**Exercise instructions**
Output only how many lines below contain "Canon".

- - - -

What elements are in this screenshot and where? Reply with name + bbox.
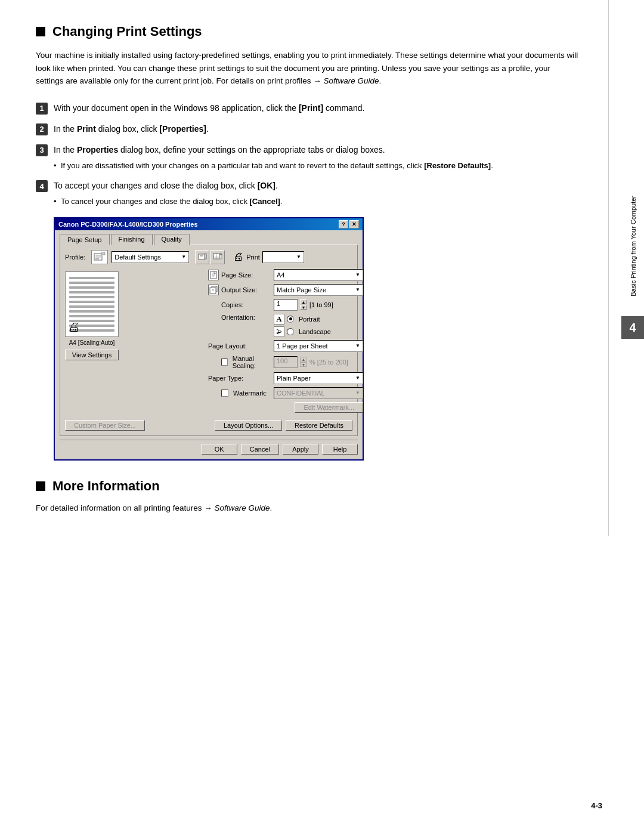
toolbar-icon-1[interactable] (195, 250, 209, 264)
section-heading: Changing Print Settings (36, 24, 578, 39)
paper-type-arrow-icon: ▼ (355, 375, 360, 381)
cancel-btn[interactable]: Cancel (241, 444, 279, 455)
step-1: 1 With your document open in the Windows… (36, 102, 578, 115)
restore-defaults-btn[interactable]: Restore Defaults (286, 420, 352, 431)
output-size-select[interactable]: Match Page Size ▼ (274, 284, 363, 296)
page-layout-arrow-icon: ▼ (355, 343, 360, 348)
landscape-radio[interactable] (287, 328, 294, 335)
custom-paper-size-btn[interactable]: Custom Paper Size... (65, 420, 145, 431)
help-btn[interactable]: Help (322, 444, 358, 455)
profile-label: Profile: (65, 254, 85, 261)
profile-select[interactable]: Default Settings ▼ (112, 251, 189, 263)
watermark-checkbox[interactable] (221, 390, 228, 397)
more-info-italic: Software Guide (214, 503, 270, 512)
svg-rect-10 (219, 255, 222, 259)
page-size-row: Page Size: A4 ▼ (208, 269, 363, 281)
copies-input[interactable]: 1 (274, 299, 298, 311)
right-sidebar: Basic Printing from Your Computer 4 (608, 0, 644, 536)
manual-scaling-label: Manual Scaling: (233, 355, 274, 369)
output-size-row: Output Size: Match Page Size ▼ (208, 284, 363, 296)
print-arrow-icon: ▼ (296, 254, 301, 259)
portrait-label: Portrait (299, 316, 320, 323)
scaling-up-icon: ▲ (300, 357, 307, 362)
page-layout-select[interactable]: 1 Page per Sheet ▼ (274, 340, 363, 352)
paper-type-value: Plain Paper (277, 375, 311, 382)
page-size-select[interactable]: A4 ▼ (274, 269, 363, 281)
dialog-screenshot: Canon PC-D300/FAX-L400/ICD300 Properties… (54, 217, 364, 461)
copies-down-icon[interactable]: ▼ (300, 305, 307, 310)
dialog-titlebar-buttons[interactable]: ? ✕ (339, 220, 359, 228)
watermark-select[interactable]: CONFIDENTIAL ▼ (274, 387, 363, 399)
edit-watermark-row: Edit Watermark... (208, 402, 363, 413)
more-info-title: More Information (52, 478, 160, 494)
paper-type-row: Paper Type: Plain Paper ▼ (208, 372, 363, 384)
layout-options-btn[interactable]: Layout Options... (215, 420, 282, 431)
page-layout-label: Page Layout: (208, 342, 274, 350)
step-2-text: In the Print dialog box, click [Properti… (54, 123, 578, 135)
page-title: Changing Print Settings (52, 24, 202, 39)
apply-btn[interactable]: Apply (283, 444, 318, 455)
preview-label: A4 [Scaling:Auto] (65, 339, 119, 346)
output-size-label: Output Size: (221, 286, 258, 293)
dialog-titlebar: Canon PC-D300/FAX-L400/ICD300 Properties… (55, 218, 363, 230)
preview-line (69, 282, 114, 284)
landscape-label: Landscape (299, 328, 331, 335)
tab-finishing[interactable]: Finishing (111, 234, 153, 245)
view-settings-button[interactable]: View Settings (65, 350, 119, 360)
portrait-radio-dot (289, 317, 292, 320)
step-3: 3 In the Properties dialog box, define y… (36, 144, 578, 172)
preview-line (69, 296, 114, 298)
profile-icon (91, 250, 108, 264)
dialog-tabs[interactable]: Page Setup Finishing Quality (60, 234, 358, 245)
copies-up-icon[interactable]: ▲ (300, 299, 307, 304)
landscape-letter: A (274, 326, 284, 337)
step-2-number: 2 (36, 123, 48, 135)
output-size-icon (208, 285, 219, 295)
toolbar-icon-2[interactable] (210, 250, 225, 264)
page-layout-value: 1 Page per Sheet (277, 342, 328, 350)
portrait-radio[interactable] (287, 316, 294, 323)
svg-rect-1 (95, 255, 101, 256)
orientation-group: A Portrait A Landscape (274, 314, 331, 337)
profile-value: Default Settings (114, 254, 161, 261)
svg-rect-7 (200, 257, 203, 257)
dialog-body: Page Setup Finishing Quality Profile: (55, 230, 363, 459)
chapter-number-tab: 4 (621, 316, 644, 339)
tab-quality[interactable]: Quality (154, 234, 190, 245)
output-size-arrow-icon: ▼ (355, 287, 360, 292)
page-number: 4-3 (591, 801, 602, 810)
profile-row: Profile: Default Settings (65, 250, 352, 264)
tab-page-setup[interactable]: Page Setup (60, 234, 110, 245)
svg-rect-6 (200, 255, 203, 256)
preview-line (69, 305, 114, 308)
step-4-text: To accept your changes and close the dia… (54, 180, 578, 208)
paper-type-select[interactable]: Plain Paper ▼ (274, 372, 363, 384)
more-info-heading: More Information (36, 478, 578, 494)
manual-scaling-checkbox[interactable] (221, 359, 228, 366)
print-select[interactable]: ▼ (262, 251, 304, 263)
preview-area: 🖨 A4 [Scaling:Auto] View Settings (65, 271, 119, 413)
dialog-help-btn[interactable]: ? (339, 220, 348, 228)
copies-spinner[interactable]: ▲ ▼ (300, 299, 307, 310)
profile-arrow-icon: ▼ (181, 254, 186, 259)
sidebar-text: Basic Printing from Your Computer (623, 191, 644, 301)
print-label: Print (246, 254, 260, 261)
svg-rect-11 (220, 254, 222, 255)
watermark-arrow-icon: ▼ (355, 390, 360, 396)
edit-watermark-btn[interactable]: Edit Watermark... (295, 402, 363, 413)
dialog-title: Canon PC-D300/FAX-L400/ICD300 Properties (58, 221, 198, 228)
view-settings-btn[interactable]: View Settings (65, 350, 119, 360)
ok-btn[interactable]: OK (202, 444, 237, 455)
scaling-input[interactable]: 100 (274, 356, 298, 368)
print-control: 🖨 Print ▼ (233, 251, 304, 263)
step-3-text: In the Properties dialog box, define you… (54, 144, 578, 172)
landscape-row: A Landscape (274, 326, 331, 337)
intro-paragraph: Your machine is initially installed usin… (36, 49, 578, 88)
preview-line (69, 291, 114, 293)
page-size-label: Page Size: (221, 271, 253, 279)
dialog-footer-buttons: Custom Paper Size... Layout Options... R… (65, 418, 352, 431)
settings-area: Page Size: A4 ▼ (208, 269, 363, 413)
watermark-row: Watermark: CONFIDENTIAL ▼ (208, 387, 363, 399)
page-size-value: A4 (277, 271, 284, 279)
dialog-close-btn[interactable]: ✕ (349, 220, 359, 228)
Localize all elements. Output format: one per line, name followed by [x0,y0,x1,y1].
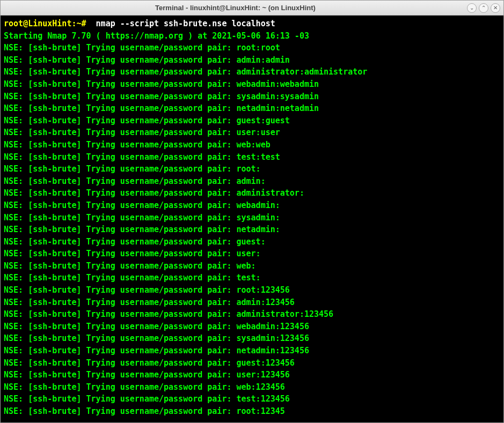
nse-line: NSE: [ssh-brute] Trying username/passwor… [4,188,304,198]
starting-line: Starting Nmap 7.70 ( https://nmap.org ) … [4,31,309,41]
nse-line: NSE: [ssh-brute] Trying username/passwor… [4,273,261,283]
prompt-path: :~# [71,19,86,28]
nse-line: NSE: [ssh-brute] Trying username/passwor… [4,128,280,137]
nse-line: NSE: [ssh-brute] Trying username/passwor… [4,79,319,89]
prompt-user-host: root@LinuxHint [4,19,71,28]
window-title: Terminal - linuxhint@LinuxHint: ~ (on Li… [4,4,467,12]
nse-line: NSE: [ssh-brute] Trying username/passwor… [4,55,290,65]
minimize-button[interactable]: ⌄ [467,3,477,13]
nse-line: NSE: [ssh-brute] Trying username/passwor… [4,237,266,247]
command-text: nmap --script ssh-brute.nse localhost [86,19,275,28]
nse-line: NSE: [ssh-brute] Trying username/passwor… [4,213,280,222]
maximize-button[interactable]: ⌃ [479,3,488,13]
nse-line: NSE: [ssh-brute] Trying username/passwor… [4,152,280,162]
nse-line: NSE: [ssh-brute] Trying username/passwor… [4,249,261,258]
nse-line: NSE: [ssh-brute] Trying username/passwor… [4,140,271,150]
nse-line: NSE: [ssh-brute] Trying username/passwor… [4,406,285,416]
titlebar[interactable]: Terminal - linuxhint@LinuxHint: ~ (on Li… [1,1,503,16]
nse-line: NSE: [ssh-brute] Trying username/passwor… [4,285,290,295]
nse-line: NSE: [ssh-brute] Trying username/passwor… [4,394,290,404]
nse-line: NSE: [ssh-brute] Trying username/passwor… [4,176,266,186]
nse-line: NSE: [ssh-brute] Trying username/passwor… [4,43,280,53]
nse-line: NSE: [ssh-brute] Trying username/passwor… [4,201,280,210]
nse-line: NSE: [ssh-brute] Trying username/passwor… [4,261,256,271]
nse-line: NSE: [ssh-brute] Trying username/passwor… [4,67,367,77]
nse-output-lines: NSE: [ssh-brute] Trying username/passwor… [4,42,500,417]
close-button[interactable]: ✕ [491,3,500,13]
nse-line: NSE: [ssh-brute] Trying username/passwor… [4,333,309,343]
nse-line: NSE: [ssh-brute] Trying username/passwor… [4,103,319,113]
maximize-icon: ⌃ [481,5,486,11]
minimize-icon: ⌄ [470,5,474,11]
nse-line: NSE: [ssh-brute] Trying username/passwor… [4,370,290,380]
nse-line: NSE: [ssh-brute] Trying username/passwor… [4,225,280,234]
close-icon: ✕ [493,5,498,11]
nse-line: NSE: [ssh-brute] Trying username/passwor… [4,382,285,392]
nse-line: NSE: [ssh-brute] Trying username/passwor… [4,346,309,355]
nse-line: NSE: [ssh-brute] Trying username/passwor… [4,298,295,307]
nse-line: NSE: [ssh-brute] Trying username/passwor… [4,309,333,319]
terminal-window: Terminal - linuxhint@LinuxHint: ~ (on Li… [0,0,504,423]
terminal-output[interactable]: root@LinuxHint:~# nmap --script ssh-brut… [1,16,503,422]
window-controls: ⌄ ⌃ ✕ [467,3,500,13]
nse-line: NSE: [ssh-brute] Trying username/passwor… [4,92,319,101]
nse-line: NSE: [ssh-brute] Trying username/passwor… [4,358,295,368]
nse-line: NSE: [ssh-brute] Trying username/passwor… [4,116,290,125]
nse-line: NSE: [ssh-brute] Trying username/passwor… [4,322,309,331]
nse-line: NSE: [ssh-brute] Trying username/passwor… [4,164,261,174]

- - - -

**Output for this exercise**
3